Abstract
Multiscreen is a language model architecture that replaces standard softmax attention with a screening mechanism enabling absolute query-key relevance, achieving comparable performance with significantly fewer parameters and improved inference speed.
A core limitation of standard softmax attention is that it does not define a notion of absolute query--key relevance: attention weights are obtained by redistributing a fixed unit mass across all keys according to their relative scores. As a result, relevance is defined only relative to competing keys, and irrelevant keys cannot be explicitly rejected. We introduce Multiscreen, a language-model architecture built around a mechanism we call screening, which enables absolute query--key relevance. Instead of redistributing attention across all keys, screening evaluates each key against an explicit threshold, discarding irrelevant keys and aggregating the remaining keys, thereby removing global competition among keys.
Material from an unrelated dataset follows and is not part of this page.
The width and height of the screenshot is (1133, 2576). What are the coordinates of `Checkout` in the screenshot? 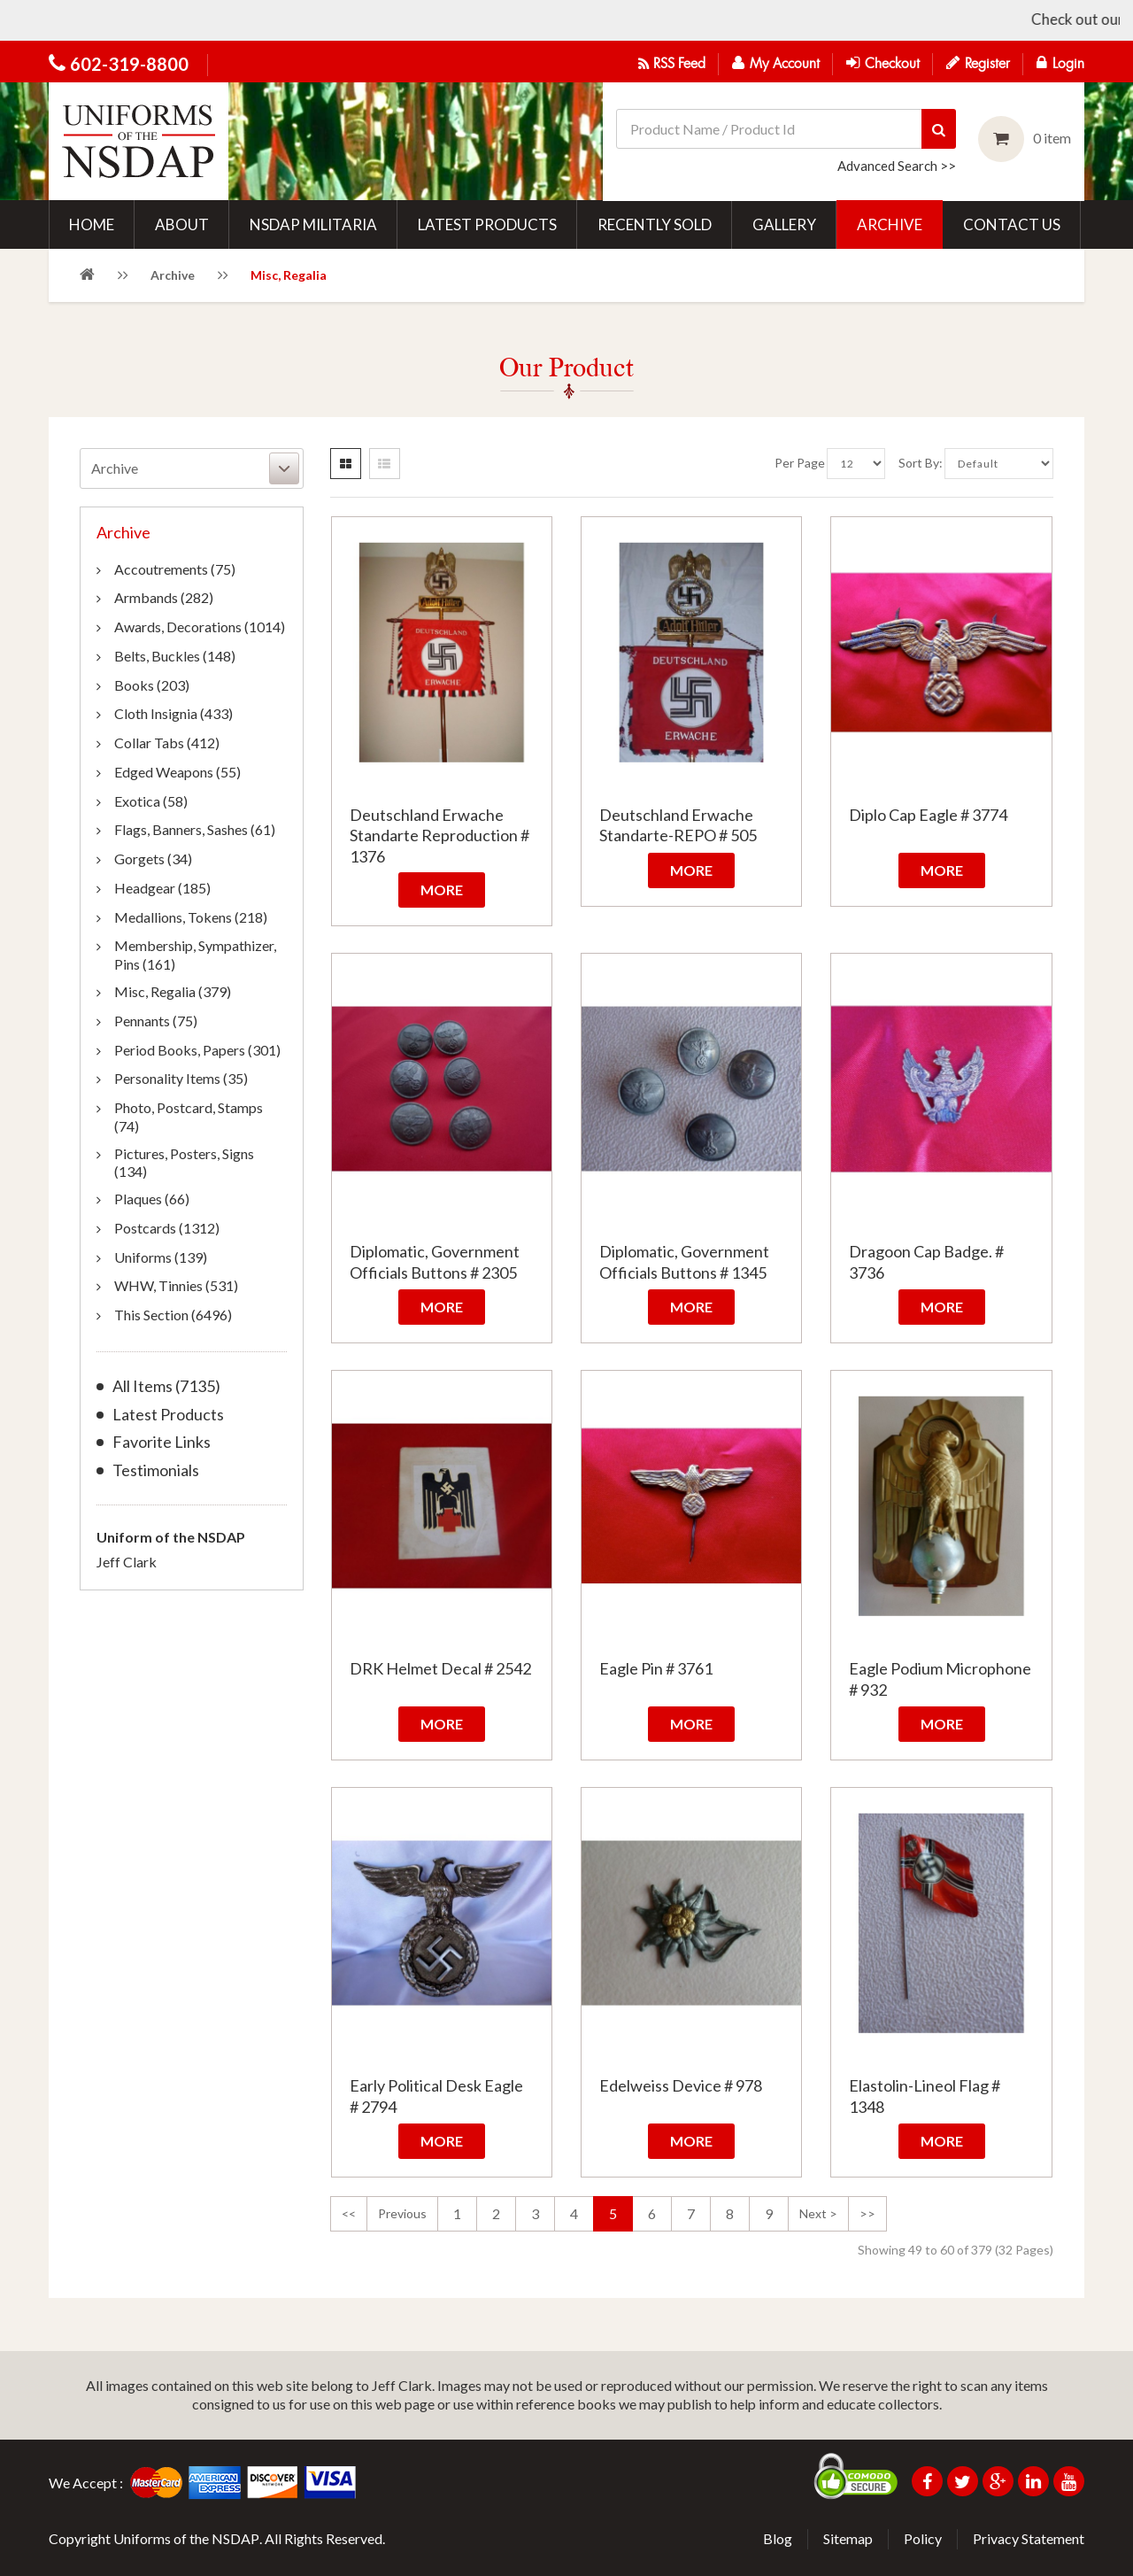 It's located at (883, 63).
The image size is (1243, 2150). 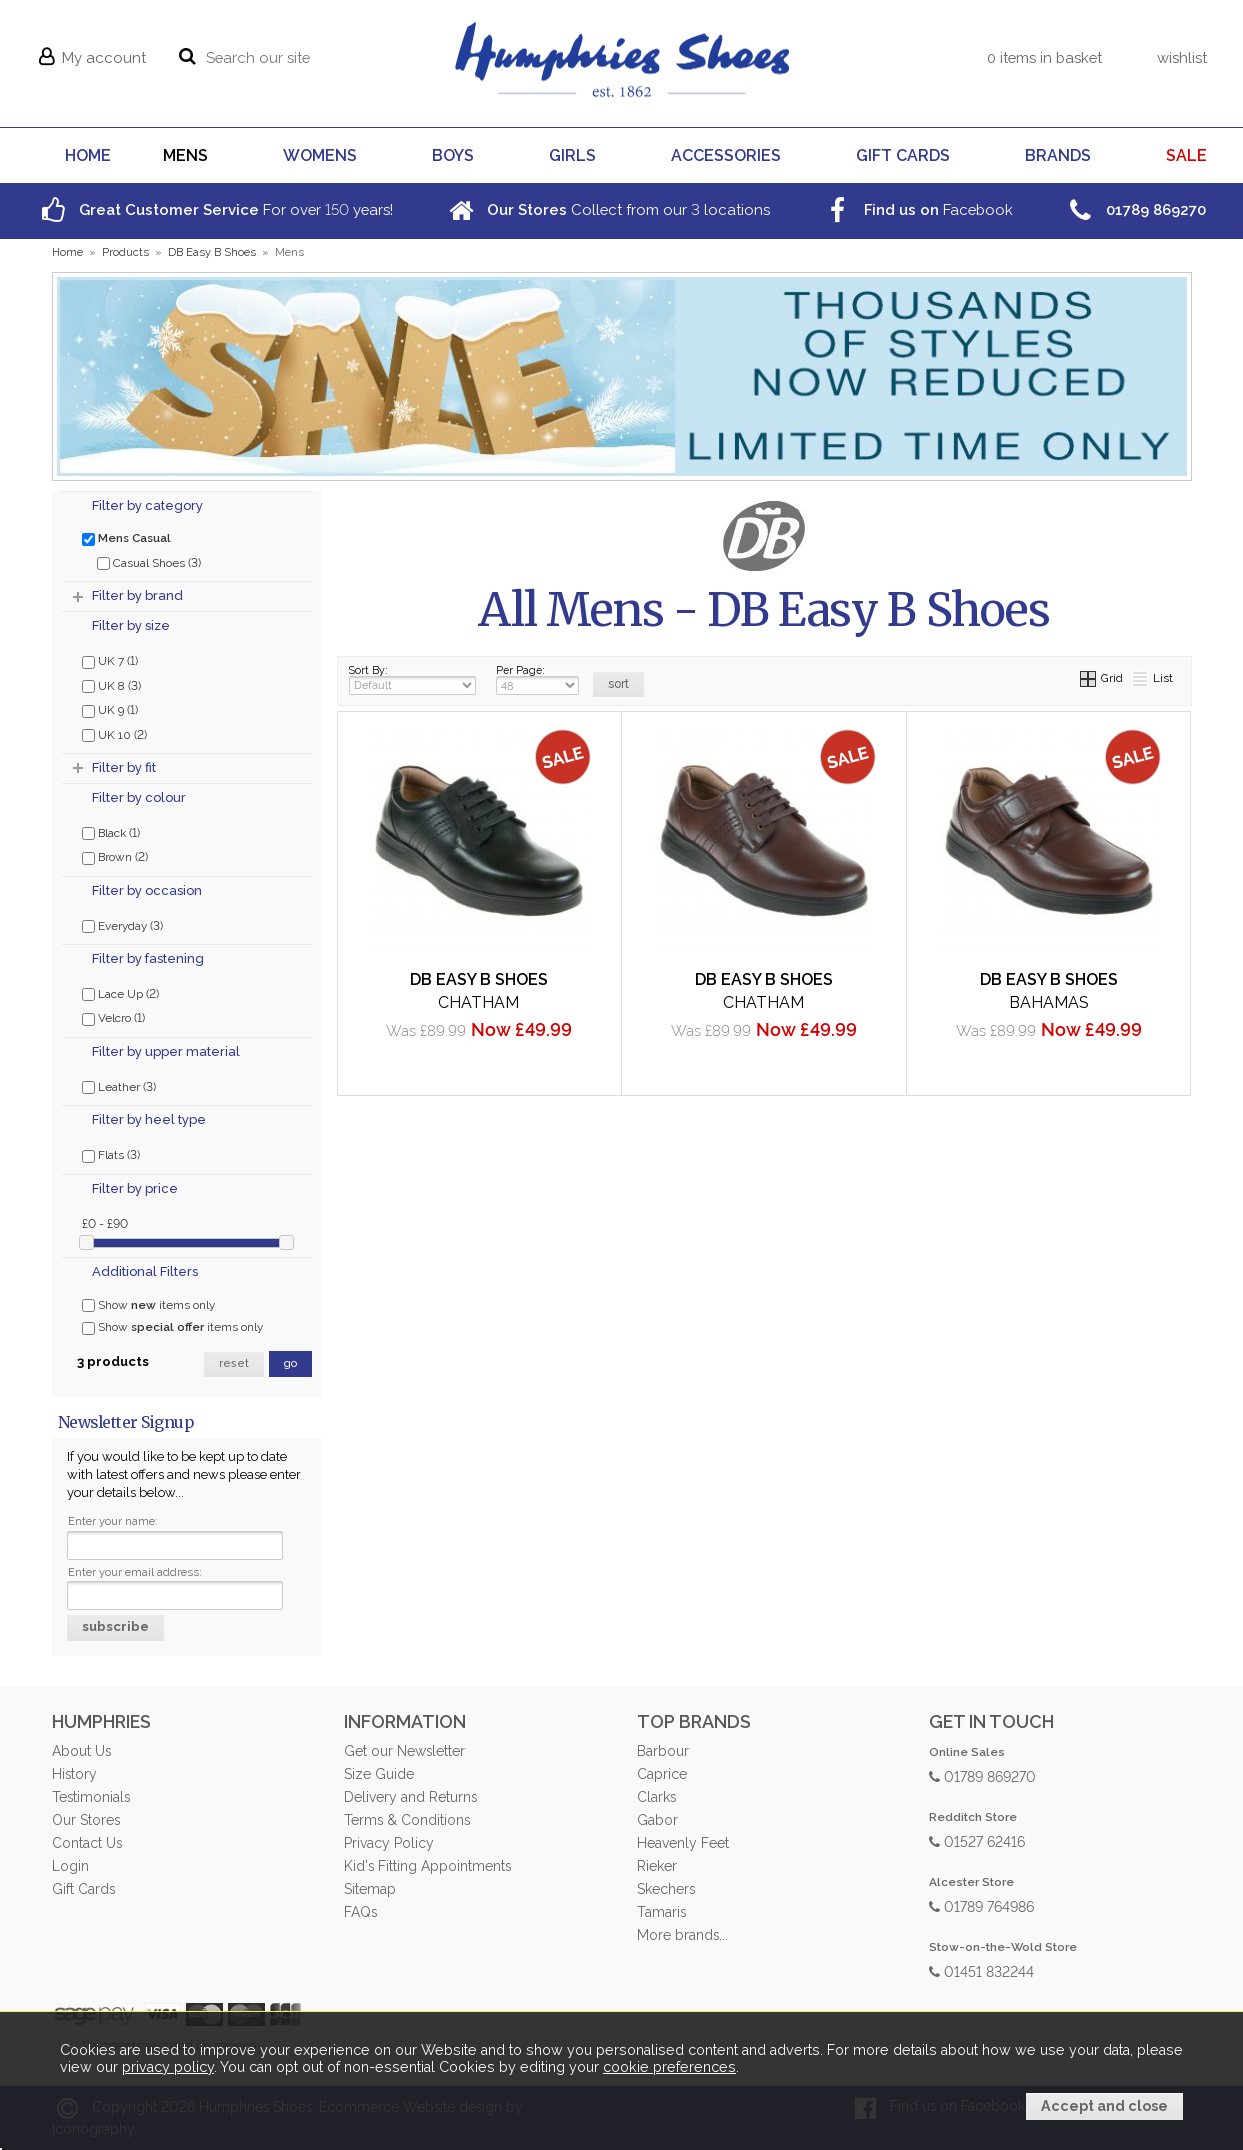 I want to click on Terms & Conditions, so click(x=407, y=1820).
Across experiments, Multiscreen achieves comparable validation loss with approximately 40% fewer parameters than a Transformer baseline and enables stable optimization at substantially larger learning rates. It maintains strong performance in long-context perplexity and shows little to no degradation in retrieval performance well beyond the training context length. Notably, even at the training context length, a Multiscreen model with approximately 92% fewer parameters consistently outperforms a larger Transformer in retrieval accuracy. Finally, Multiscreen reduces inference latency by up to 3.2times at 100K context length.